Has the battle to cure diabetes landed Type I patients and Type II on opposite sides? That’s the question behind a recent New York Times article Beyond 'I'm a Diabetic', Little Common Ground . These diabetic wars are centered on the need for research dollars. Public funding is disproportionate amongst Type I and Type II Diabetes. Type I, occurs when the body fails to produce insulin. It occurs in mainly children and young people. Type II is the most common form of Diabetes. In these patients the body does not respond to insulin correctly. For every one case of Type I Diabetes, there are 20 cases of Type II, yet the overall funding (both public and private) for both diseases are nearly equal.
Race, economics, and structured fund-raising campaigns, are just some of the reasons why Type I Diabetes research has exceeded funding for Type II and many other chronic disease.
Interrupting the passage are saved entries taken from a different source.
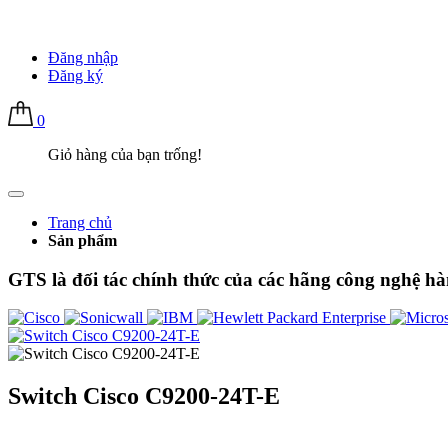
Đăng nhập
Đăng ký
0
Giỏ hàng của bạn trống!
Trang chủ
Sản phẩm
GTS là đối tác chính thức của các hãng công nghệ hà
Switch Cisco C9200-24T-E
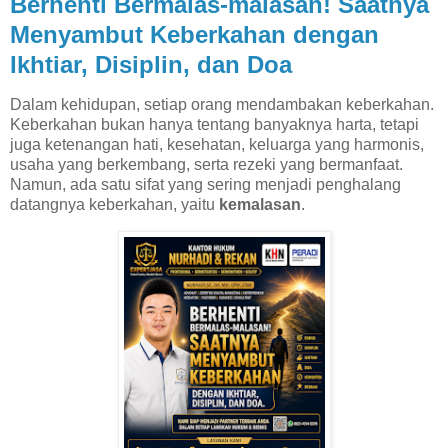
Berhenti Bermalas-malasan! Saatnya
Menyambut Keberkahan dengan
Ikhtiar, Disiplin, dan Doa
Dalam kehidupan, setiap orang mendambakan keberkahan.
Keberkahan bukan hanya tentang banyaknya harta, tetapi
juga ketenangan hati, kesehatan, keluarga yang harmonis,
usaha yang berkembang, serta rezeki yang bermanfaat.
Namun, ada satu sifat yang sering menjadi penghalang
datangnya keberkahan, yaitu
kemalasan
.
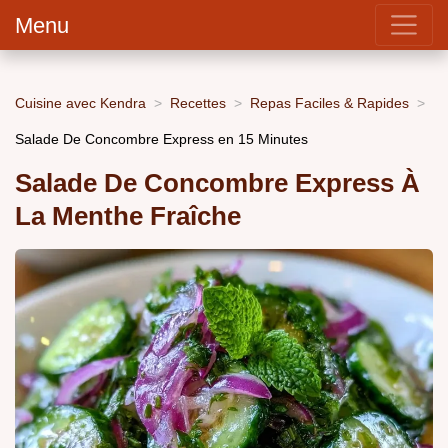
Menu
Cuisine avec Kendra
Recettes
Repas Faciles & Rapides
Salade De Concombre Express en 15 Minutes
Salade De Concombre Express À
La Menthe Fraîche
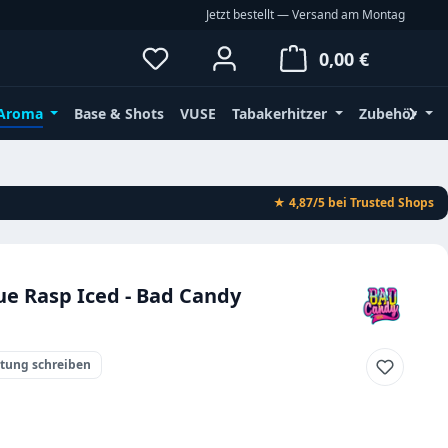
Jetzt bestellt — Versand am Montag
Du hast 0 Produkte auf dem Merkz
Waren
0,00 €
Aroma
Base & Shots
VUSE
Tabakerhitzer
Zubehör
★ 4,87/5
bei Trusted Shops
e Rasp Iced - Bad Candy
rtung schreiben
eis:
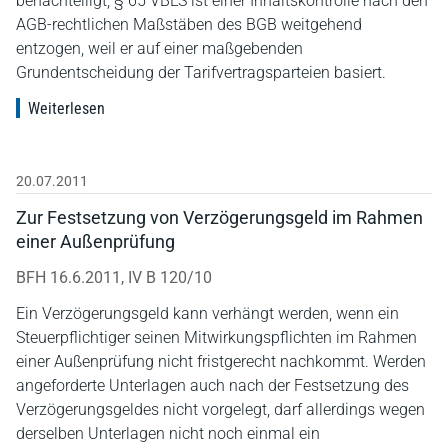
benachteiligt; § 65 VBLS ist einer Inhaltskontrolle nach den
AGB-rechtlichen Maßstäben des BGB weitgehend
entzogen, weil er auf einer maßgebenden
Grundentscheidung der Tarifvertragsparteien basiert.
Weiterlesen
20.07.2011
Zur Festsetzung von Verzögerungsgeld im Rahmen
einer Außenprüfung
BFH 16.6.2011, IV B 120/10
Ein Verzögerungsgeld kann verhängt werden, wenn ein
Steuerpflichtiger seinen Mitwirkungspflichten im Rahmen
einer Außenprüfung nicht fristgerecht nachkommt. Werden
angeforderte Unterlagen auch nach der Festsetzung des
Verzögerungsgeldes nicht vorgelegt, darf allerdings wegen
derselben Unterlagen nicht noch einmal ein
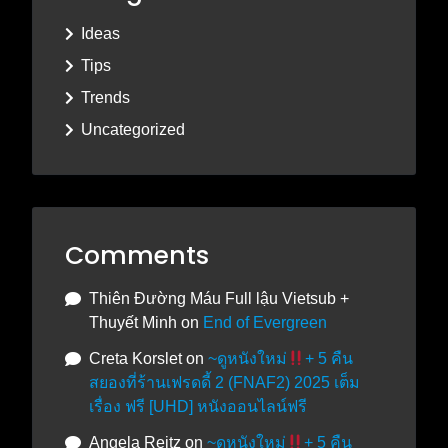
Ideas
Tips
Trends
Uncategorized
Comments
Thiên Đường Máu Full lậu Vietsub +
Thuyết Minh
on
End of Evergreen
Creta Korslet
on
~ดูหนังใหม่
+ 5 คืน
สยองที่ร้านเฟรดดี้ 2 (FNAF2) 2025 เต็ม
เรื่อง ฟรี [UHD] หนังออนไลน์ฟรี
Angela Reitz
on
~ดูหนังใหม่
+ 5 คืน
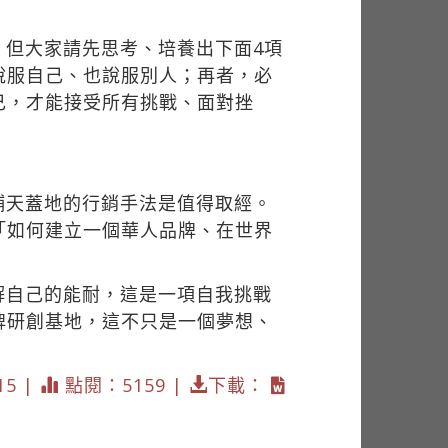
，但大家請先思考、培養出下面4項
說服自己、也說服別人；再者，必
己，才能接受所有挑戰、面對挫
鋪天蓋地的行銷手法是值得取經。
「如何建立一個華人品牌、在世界
解自己的能耐，這是一項自我挑戰
牌研創基地，這不只是一個夢想、
15 |
點閱：5159 |
下載：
Our patient experts Mary Kate Cary and David Mendosa have read the New York Times story; now they’re weighing in. Read their responses and share your comments with us about this hot topic.
Who Is To Blame?
The imbalance of federal government research funding between those of us with Type I and Type II diabetes is largely a reflection of the imbalance of competence of the organizations representing us. The Juvenile Diabetes Research Foundation International does an unquestionably great job of representing Type I’s. The American Diabetes Association, which most people see as representing Type II’s, collects far more money than the JDRF but is hardly as powerful a lobby. It is hard to blame the government for the scant funds provided for Type II research in light of the ADA's weakness. Nevertheless, the federal government has failed miserably to address the most promising potential cure of both types of diabetes, stem cell research. Fortunately, the state of California has picked up some of the slack. Thank goodness that we have a federal rather than a unitary government!